The door swung open and a dark shadow stepped in.

 

“You’re making a erroneous mistake,” said my master. The shadow stalked up to my master and grabbed him by the neck, lifting him like he was daisy. Blood flew to my master’s neck, but not past it. He looked a ghost with a red collar over a black turtleneck.

 

“I enjoin you to let me go.” The shadow’s answer was to tighten his grip. “So be it.” With a flash the shadow turned into dust. And master, he wasn’t anymore, or so it looked.

 

I left my only home, to wander and wander and wander…

 

+_+_+_+_+_+   

 

Gen sighed and sat his pen down.
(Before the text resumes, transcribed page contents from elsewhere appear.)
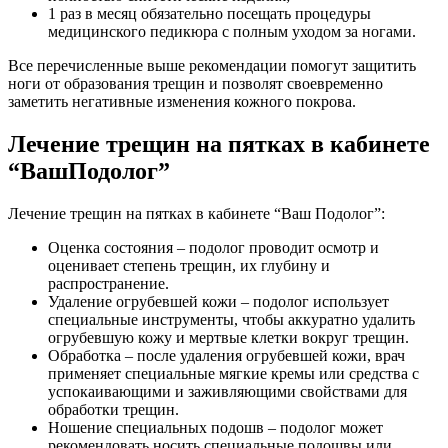
1 раз в месяц обязательно посещать процедуры
медицинского педикюра с полным уходом за ногами.
Все перечисленные выше рекомендации помогут защитить
ноги от образования трещин и позволят своевременно
заметить негативные изменения кожного покрова.
Лечение трещин на пятках в кабинете
“ВашПодолог”
Лечение трещин на пятках в кабинете “Ваш Подолог”:
Оценка состояния – подолог проводит осмотр и
оценивает степень трещин, их глубину и
распространение.
Удаление огрубевшей кожи – подолог использует
специальные инструменты, чтобы аккуратно удалить
огрубевшую кожу и мертвые клетки вокруг трещин.
Обработка – после удаления огрубевшей кожи, врач
применяет специальные мягкие кремы или средства с
успокаивающими и заживляющими свойствами для
обработки трещин.
Ношение специальных подошв – подолог может
рекомендовать носить специальные подошвы или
The feather top lightly brushed the still wet ink, not enough to smear the ink. His wife scampered over and read over his shoulder.

 

“That’s not how I remember you telling it to me,” she murmured into his eye.

 

“The counsel is as strict as my old kingdom was. They do not like bastards. They would freak if they knew the truth. A bastard on the thrown!”

 

His wife nuzzled her head against his cheek. “Truth. You are done. Now get to bed mister. And show me that mysteries power of yours, my little slave.”